Entries shown:
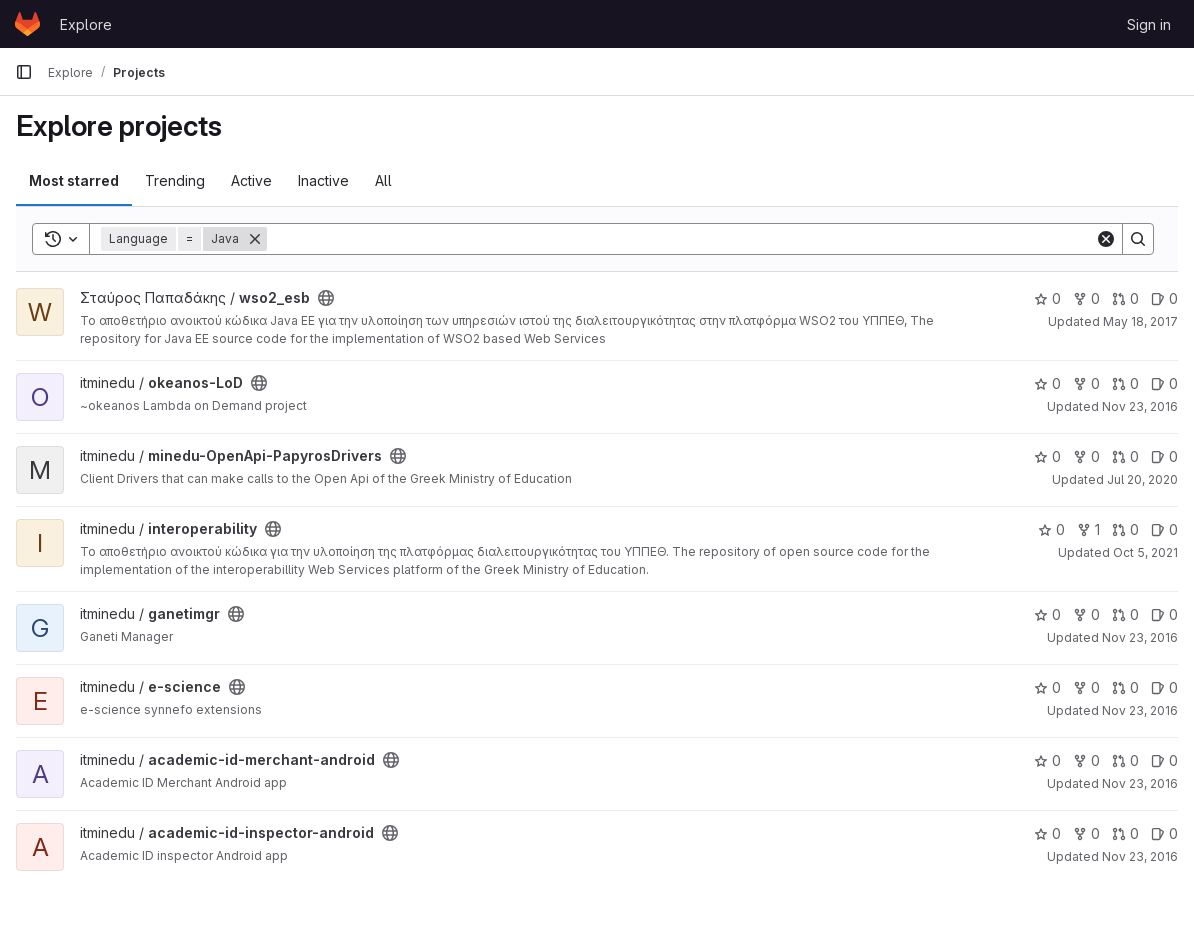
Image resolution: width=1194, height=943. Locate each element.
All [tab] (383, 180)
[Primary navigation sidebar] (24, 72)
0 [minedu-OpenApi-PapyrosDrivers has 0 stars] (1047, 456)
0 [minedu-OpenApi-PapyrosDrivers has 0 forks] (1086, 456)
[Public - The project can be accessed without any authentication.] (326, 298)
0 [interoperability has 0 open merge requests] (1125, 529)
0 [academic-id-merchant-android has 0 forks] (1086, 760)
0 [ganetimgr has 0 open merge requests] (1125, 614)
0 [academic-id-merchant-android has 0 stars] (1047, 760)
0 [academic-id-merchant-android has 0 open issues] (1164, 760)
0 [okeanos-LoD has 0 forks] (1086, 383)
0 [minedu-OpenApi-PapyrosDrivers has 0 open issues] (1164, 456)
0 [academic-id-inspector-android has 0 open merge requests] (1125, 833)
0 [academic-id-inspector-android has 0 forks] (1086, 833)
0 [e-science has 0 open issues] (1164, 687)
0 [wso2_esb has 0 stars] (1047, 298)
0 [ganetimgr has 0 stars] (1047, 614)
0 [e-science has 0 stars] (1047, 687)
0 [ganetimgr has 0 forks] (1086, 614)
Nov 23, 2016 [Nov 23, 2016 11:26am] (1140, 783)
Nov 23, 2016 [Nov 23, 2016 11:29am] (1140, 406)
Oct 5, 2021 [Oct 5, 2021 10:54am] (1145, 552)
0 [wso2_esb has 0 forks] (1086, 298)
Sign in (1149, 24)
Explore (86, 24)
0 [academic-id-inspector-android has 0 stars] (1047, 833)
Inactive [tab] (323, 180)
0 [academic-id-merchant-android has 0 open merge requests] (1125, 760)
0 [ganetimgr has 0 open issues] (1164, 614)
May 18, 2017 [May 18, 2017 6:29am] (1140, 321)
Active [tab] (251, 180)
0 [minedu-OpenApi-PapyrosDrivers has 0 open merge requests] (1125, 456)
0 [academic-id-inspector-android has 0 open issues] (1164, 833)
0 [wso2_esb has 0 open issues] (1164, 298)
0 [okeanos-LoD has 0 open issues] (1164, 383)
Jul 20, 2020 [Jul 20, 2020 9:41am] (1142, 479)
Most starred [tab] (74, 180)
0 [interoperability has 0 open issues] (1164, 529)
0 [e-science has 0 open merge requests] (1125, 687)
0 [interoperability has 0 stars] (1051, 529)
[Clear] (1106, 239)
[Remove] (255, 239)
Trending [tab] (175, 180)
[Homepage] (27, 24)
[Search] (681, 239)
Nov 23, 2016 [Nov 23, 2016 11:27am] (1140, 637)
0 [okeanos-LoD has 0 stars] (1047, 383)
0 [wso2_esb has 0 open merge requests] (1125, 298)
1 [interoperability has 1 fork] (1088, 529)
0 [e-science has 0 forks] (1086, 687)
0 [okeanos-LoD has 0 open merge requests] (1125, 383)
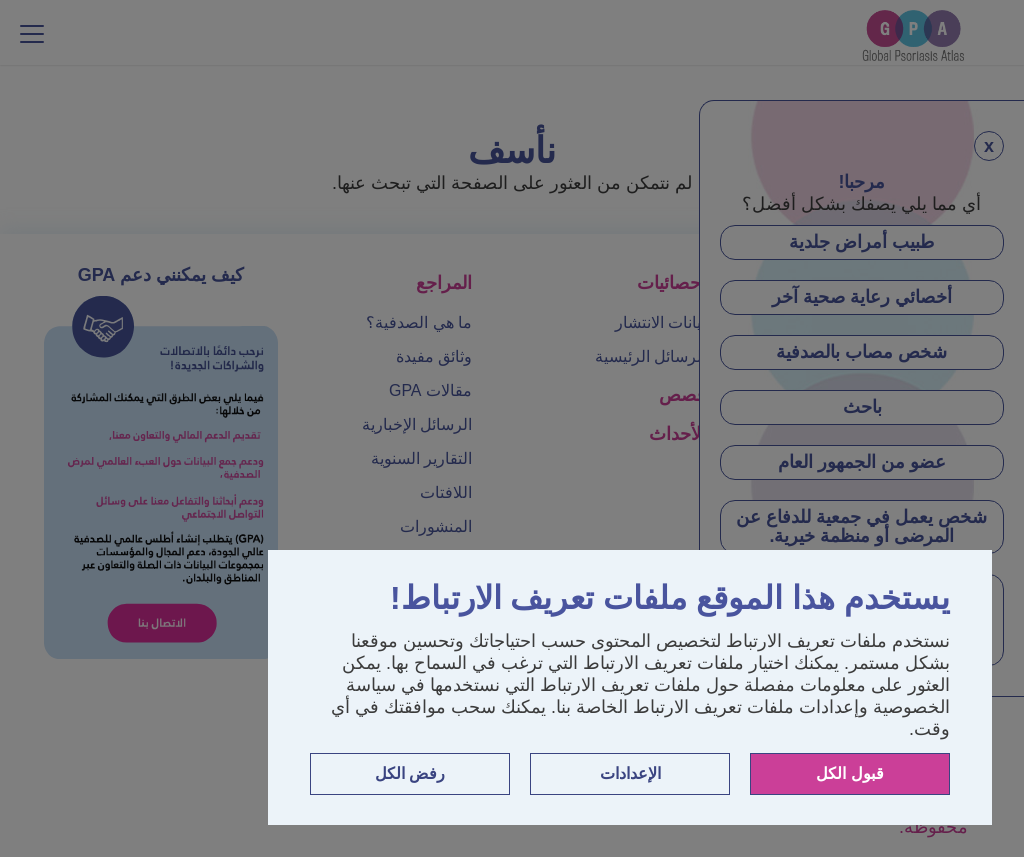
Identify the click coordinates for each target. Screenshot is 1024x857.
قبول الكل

Task directions: Going back over the entries above, copy word for word every line from the one that has "0 [ganetimgr has 0 stars] (1047, 614)" on through the one that has "Nov 23, 2016 [Nov 23, 2016 11:29am]".

Response to the exercise:
0 [ganetimgr has 0 stars] (1047, 614)
0 [e-science has 0 stars] (1047, 687)
0 [ganetimgr has 0 forks] (1086, 614)
Nov 23, 2016 [Nov 23, 2016 11:26am] (1140, 783)
Nov 23, 2016 [Nov 23, 2016 11:29am] (1140, 406)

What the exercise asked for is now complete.